Według obecnych propozycji Bruksela daje nam szansę, by z uwagi na pieniądze przekazywane do otwartych funduszy emerytalnych nasz deficyt sektora finansów publicznych mógł wynieść nie trzy, jak wynika z kryteriów z Maastricht, a 4 procent. Faktycznie oznacza to, że nie tak łatwo będzie wdrożyć wobec Polski procedurę nadmiernego deficytu, której skutkiem może być nawet zablokowanie funduszy spójności płynących do Polski. Drugie ułatwienie wynikające z tej decyzji to możliwa szybsza droga do strefy euro.
– Nasza interpretacja jest taka, że jak deficyt będzie sięgał nawet 4 proc., to nie powód, by nas zatrzymać przed strefą euro, choć to nadal wysoki poziom deficytu – mówi komisarz do spraw budżetu Janusz Lewandowski.

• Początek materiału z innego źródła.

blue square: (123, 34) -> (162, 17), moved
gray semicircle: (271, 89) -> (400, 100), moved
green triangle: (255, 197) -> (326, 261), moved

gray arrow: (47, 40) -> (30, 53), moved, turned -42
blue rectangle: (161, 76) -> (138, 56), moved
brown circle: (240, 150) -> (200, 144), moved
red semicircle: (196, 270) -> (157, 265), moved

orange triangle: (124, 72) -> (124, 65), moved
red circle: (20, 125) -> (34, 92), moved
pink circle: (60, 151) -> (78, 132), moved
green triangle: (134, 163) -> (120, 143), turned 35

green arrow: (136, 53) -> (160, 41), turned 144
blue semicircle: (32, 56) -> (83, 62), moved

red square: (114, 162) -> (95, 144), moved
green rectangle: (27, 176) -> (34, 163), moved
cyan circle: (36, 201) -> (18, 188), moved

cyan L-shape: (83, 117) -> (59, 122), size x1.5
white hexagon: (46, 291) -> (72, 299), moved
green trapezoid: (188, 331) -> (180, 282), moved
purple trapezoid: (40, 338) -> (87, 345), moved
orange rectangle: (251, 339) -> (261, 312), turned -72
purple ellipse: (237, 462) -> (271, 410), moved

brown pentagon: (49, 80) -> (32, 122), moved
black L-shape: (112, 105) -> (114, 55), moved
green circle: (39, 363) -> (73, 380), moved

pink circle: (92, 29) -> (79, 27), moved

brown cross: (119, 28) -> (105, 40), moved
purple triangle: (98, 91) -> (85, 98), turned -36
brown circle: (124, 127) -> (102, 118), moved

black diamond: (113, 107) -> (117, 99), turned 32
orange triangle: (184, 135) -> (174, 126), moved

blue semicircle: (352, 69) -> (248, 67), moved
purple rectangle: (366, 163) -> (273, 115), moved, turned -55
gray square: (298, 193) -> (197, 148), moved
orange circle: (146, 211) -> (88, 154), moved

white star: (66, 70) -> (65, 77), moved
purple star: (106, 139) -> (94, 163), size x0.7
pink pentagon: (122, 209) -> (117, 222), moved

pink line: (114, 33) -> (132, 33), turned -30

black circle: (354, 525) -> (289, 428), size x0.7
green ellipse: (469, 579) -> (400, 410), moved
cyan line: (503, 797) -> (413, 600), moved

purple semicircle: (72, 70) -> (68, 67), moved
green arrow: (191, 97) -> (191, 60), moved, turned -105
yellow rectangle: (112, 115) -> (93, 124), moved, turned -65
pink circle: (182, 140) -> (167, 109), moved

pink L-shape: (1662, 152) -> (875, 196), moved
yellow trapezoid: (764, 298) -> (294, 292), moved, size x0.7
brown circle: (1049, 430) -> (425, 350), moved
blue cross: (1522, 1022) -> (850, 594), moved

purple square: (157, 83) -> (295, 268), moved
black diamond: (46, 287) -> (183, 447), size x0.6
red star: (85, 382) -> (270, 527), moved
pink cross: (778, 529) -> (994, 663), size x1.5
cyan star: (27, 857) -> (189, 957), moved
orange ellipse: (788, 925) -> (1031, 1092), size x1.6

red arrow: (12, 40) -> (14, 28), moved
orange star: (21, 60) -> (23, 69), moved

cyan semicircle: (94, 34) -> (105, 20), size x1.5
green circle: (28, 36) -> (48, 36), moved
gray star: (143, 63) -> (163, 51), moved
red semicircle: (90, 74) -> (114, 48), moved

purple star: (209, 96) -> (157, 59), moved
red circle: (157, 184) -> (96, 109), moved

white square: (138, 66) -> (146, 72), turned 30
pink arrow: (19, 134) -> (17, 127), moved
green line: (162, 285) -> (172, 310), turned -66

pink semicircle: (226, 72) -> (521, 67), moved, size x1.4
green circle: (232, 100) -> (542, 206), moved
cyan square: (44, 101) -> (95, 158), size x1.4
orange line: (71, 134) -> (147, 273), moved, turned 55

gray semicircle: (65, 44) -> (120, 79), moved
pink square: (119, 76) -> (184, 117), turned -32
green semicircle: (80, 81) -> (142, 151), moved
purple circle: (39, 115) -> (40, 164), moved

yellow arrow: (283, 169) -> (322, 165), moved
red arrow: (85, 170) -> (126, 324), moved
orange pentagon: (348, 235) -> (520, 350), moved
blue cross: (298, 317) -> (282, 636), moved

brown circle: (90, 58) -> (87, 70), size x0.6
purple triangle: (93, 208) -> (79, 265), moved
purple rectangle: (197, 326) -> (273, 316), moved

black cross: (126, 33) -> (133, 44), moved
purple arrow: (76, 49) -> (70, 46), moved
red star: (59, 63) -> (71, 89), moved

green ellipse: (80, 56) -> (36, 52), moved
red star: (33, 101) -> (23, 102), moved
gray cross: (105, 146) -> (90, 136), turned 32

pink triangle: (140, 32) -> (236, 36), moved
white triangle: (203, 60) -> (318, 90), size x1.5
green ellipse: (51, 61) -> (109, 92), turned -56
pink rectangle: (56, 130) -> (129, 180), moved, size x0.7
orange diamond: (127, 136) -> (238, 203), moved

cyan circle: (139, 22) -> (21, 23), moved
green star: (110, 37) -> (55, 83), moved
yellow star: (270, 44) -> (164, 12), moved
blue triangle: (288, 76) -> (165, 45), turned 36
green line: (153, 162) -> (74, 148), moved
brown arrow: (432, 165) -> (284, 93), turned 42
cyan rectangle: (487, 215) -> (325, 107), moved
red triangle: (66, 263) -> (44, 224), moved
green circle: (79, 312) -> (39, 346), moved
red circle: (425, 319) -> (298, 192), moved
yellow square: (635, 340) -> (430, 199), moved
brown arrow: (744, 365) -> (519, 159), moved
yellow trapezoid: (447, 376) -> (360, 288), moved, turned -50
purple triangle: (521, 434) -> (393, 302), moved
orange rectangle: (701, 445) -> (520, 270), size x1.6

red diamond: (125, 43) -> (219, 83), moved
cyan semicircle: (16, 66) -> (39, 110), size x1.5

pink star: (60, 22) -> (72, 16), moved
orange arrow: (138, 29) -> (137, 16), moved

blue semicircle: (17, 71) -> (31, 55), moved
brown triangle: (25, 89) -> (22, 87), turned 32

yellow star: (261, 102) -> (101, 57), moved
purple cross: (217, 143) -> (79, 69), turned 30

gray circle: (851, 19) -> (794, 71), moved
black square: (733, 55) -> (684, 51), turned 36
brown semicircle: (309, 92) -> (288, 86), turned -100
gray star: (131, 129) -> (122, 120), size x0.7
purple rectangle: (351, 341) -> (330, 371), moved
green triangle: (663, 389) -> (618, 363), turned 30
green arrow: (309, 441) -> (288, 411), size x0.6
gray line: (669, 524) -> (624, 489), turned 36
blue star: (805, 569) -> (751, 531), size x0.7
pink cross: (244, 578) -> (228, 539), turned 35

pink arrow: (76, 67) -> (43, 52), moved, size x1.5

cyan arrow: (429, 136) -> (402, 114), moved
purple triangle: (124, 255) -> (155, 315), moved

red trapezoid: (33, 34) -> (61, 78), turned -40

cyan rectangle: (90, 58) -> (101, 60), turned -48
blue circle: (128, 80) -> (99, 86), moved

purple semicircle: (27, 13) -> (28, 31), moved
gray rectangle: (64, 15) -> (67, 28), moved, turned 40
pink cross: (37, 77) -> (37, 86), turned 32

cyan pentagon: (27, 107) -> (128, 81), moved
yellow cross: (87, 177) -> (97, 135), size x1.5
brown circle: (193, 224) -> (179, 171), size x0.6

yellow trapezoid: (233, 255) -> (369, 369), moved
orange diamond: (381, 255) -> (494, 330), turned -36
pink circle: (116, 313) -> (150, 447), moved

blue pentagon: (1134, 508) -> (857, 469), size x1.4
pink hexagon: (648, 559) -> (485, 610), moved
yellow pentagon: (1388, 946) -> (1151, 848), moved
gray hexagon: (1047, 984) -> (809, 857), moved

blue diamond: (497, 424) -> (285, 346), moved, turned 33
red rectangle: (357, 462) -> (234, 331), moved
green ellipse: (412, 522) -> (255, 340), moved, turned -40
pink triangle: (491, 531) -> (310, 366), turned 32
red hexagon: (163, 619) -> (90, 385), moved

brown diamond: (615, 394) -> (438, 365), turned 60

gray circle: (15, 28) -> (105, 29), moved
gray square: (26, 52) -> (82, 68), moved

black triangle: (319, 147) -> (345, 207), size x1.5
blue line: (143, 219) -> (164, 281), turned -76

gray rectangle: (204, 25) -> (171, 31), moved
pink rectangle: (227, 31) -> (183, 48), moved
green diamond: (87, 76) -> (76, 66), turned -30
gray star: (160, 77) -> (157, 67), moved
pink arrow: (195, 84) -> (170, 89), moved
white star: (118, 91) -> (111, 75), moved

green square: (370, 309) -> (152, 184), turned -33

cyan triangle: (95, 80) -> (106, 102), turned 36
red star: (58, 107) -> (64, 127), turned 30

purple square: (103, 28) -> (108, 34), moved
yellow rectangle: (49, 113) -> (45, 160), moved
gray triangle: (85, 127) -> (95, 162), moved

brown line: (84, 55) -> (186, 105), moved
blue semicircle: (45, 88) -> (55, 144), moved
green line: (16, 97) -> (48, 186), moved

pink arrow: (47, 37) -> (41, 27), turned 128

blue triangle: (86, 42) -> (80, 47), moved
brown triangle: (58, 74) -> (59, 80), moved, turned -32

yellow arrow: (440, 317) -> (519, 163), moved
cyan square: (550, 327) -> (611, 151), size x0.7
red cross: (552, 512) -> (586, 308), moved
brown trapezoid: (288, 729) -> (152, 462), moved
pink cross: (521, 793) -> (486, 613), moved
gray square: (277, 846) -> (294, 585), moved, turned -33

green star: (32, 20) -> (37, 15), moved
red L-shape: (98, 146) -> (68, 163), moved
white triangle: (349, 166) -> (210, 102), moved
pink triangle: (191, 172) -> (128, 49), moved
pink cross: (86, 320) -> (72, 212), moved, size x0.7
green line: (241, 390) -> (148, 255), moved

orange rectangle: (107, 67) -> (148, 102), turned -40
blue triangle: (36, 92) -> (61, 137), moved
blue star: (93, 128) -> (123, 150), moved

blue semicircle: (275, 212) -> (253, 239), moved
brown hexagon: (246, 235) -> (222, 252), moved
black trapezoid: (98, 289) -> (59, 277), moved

Lewandowski jest osamotniony w tej sprawie w walce wewnątrz Komisji.
Propozycja UE jest niepełna
Jacek Wiśniewski
główny ekonomista Raiffeisen Bank
Strona unijna widzi potrzebę uwzględnienia polskich postulatów w swoich decyzjach, ale zaproponowane rozwiązanie jest niepełne. Niepełne, bo ograniczone w czasie, a skutki reformy będziemy odczuwali do 2050 r., do tego dotyczy głównie kwestii długu, a nie deficytu sektora finansów publicznych. Pamiętajmy, że takie same zobowiązania emerytalne są we wszystkich krajach, a my jesteśmy jedynym krajem, w którym pokazujemy je i w deficycie, i w długu. W ramach OFE Skarb Państwa się zadłuża, by pokryć składkę, co nie jest kreowaniem nowych oszczędności krajowych, lecz ujawnianiem zobowiązań. To powoduje zwiększanie deficytu finansów publicznych, co w 2010 r. wraz z odsetkami od wyemitowanych obligacji wyniosło 2,5 proc. PKB. Stąd taka zmiana definicji ma znacznie kluczowe. Za kilka lat bieżące zobowiązania plus odsetki będą stanowiły 3 proc. PKB. Wtedy, by spełnić kryteria z Maastricht, budżet powinien być zrównoważony.